Solid material transported from the aquifer well casing or surface pipelines is accumulated in filters right after production and directly before injection. Beside sandstone and mudstone, gypsum minerals were identified. 60% of the solids can be related to corrosion occurring both in the production well and before injection. Corrosion products form small ferromagnetic plates of 1–10 mm in diameter. They are mainly composed of magnesioferrite, spinelloid, and lepidocrocite. Similarly, the bailer sample from well 1I yields a mixture of sandstone, mudstone, and corrosion minerals.
Corrosion processes are confirmed also by the observation of relatively high total concentrations of Mn, Fe, and Si in water. Mn, Fe, and Si are components of “4140” or “L80” steel which is used as material in wells and pipes. Additionally, these element concentrations positively correlate with each other at all locations of the thermal cycle (Figure 5). That means that increasing Mn concentration (probably from dissolution processes) implies increased Fe and Si concentration. Overall, Mn and Fe concentrations increase from production to injection site indicating a higher or accumulating chemical reactivity towards the injection site.
The interaction of fluids with solids also leads to leaching and precipitation processes in the aquifer. This process can be observed in correlation of specific element concentrations in water (Figure 5). Positive correlation and increasing concentrations indicate dissolution of minerals; decreasing total concentrations show precipitation of minerals. Hence, the correlation of HCO3, Ca, and Mg concentrations suggests leaching of dolomite and calcite from reservoir rocks probably by mechanical force.
Furthermore, the strength of correlation between different chemical elements can be further analyzed with a hierarchical clustering tree based on correlation-derived Euclidean distances (Figure 5(b)). Element families with high cross-correlation show similar response to chemical reactions. The lower the Euclidean distance (y-axis in Figure 5(b)), the higher the strength of correlation. Three main groups have been distinguished which also reflect the above-described processes. B, Si, Fe, Li, Ba, and Mn correlate while Mg, HCO3, Ca, and Br build another group. Also Cl, SO4, Na, F, K, and Sr show similar chemical behavior. The first group represents corrosion of pipelines and therefore increases in Mn, Fe, and Si concentration. The second group shows dissolution of reservoir minerals and therefore correlation of HCO3 with Mg and Ca. Elements of the third group are responsible for the high salinity and therefore correlate with the electrical conductivity. The highest reverse correlations occur for elements which cannot form chemical reactions or build minerals in this environment.
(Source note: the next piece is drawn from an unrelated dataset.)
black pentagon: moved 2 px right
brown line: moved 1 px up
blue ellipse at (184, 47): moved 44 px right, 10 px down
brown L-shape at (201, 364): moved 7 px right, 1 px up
Fluid-rock interaction was additionally assessed by hydrochemical modeling. The oversaturation of specific minerals is an indicator for possible precipitation. It was calculated under different circumstances (production/injection) and additionally considers the effect of acidation and remaining drill mud (mainly montmorillonite) at injection site (Table 2).
The results from hydrochemical modeling with PHREEQC (see “Methods and Data”) show that at production site several silica (albite, anorthite) including clays (chlorite, montmorillonite, and talc) and different sulfate minerals (celestite, gypsum, and barite) are oversaturated. However, gypsum inhibitor is used since 2004 and precipitation is successfully avoided.
According to hydrochemical modeling, similar minerals are oversaturated at injection site. When modelling the effect of acidation on these oversaturated minerals, it results in slightly less clay precipitation. However, the overall effect is hardly measurable. In contrast, including the remaining drill mud into the model results in clearly more precipitation of Mg-silicates (chlorite, chrysotile, and sepiolite) and sulfate minerals (gypsum, celestite, and barite).
4.3. Biological Processes
Former studies at the Klaipeda geothermal site from 2008 show that there were different organic populations at production and injection sites. Sulfate-reducing bacteria were mostly detected at the production site. The amount of Archaea was nearly same at production and injection sites. In 2008, the total amount of Archaea and sulfate-reducing bacteria was lower at the injection site (3.2104 cells/ml) than at the production site (5.5104 cells/ml). Recent cell counting suggests that the number of cells/ml has generally decreased during the last 8 years and is lower at the production site (3.04102 cells/ml) compared to the injection site (8.58102 cells/ml).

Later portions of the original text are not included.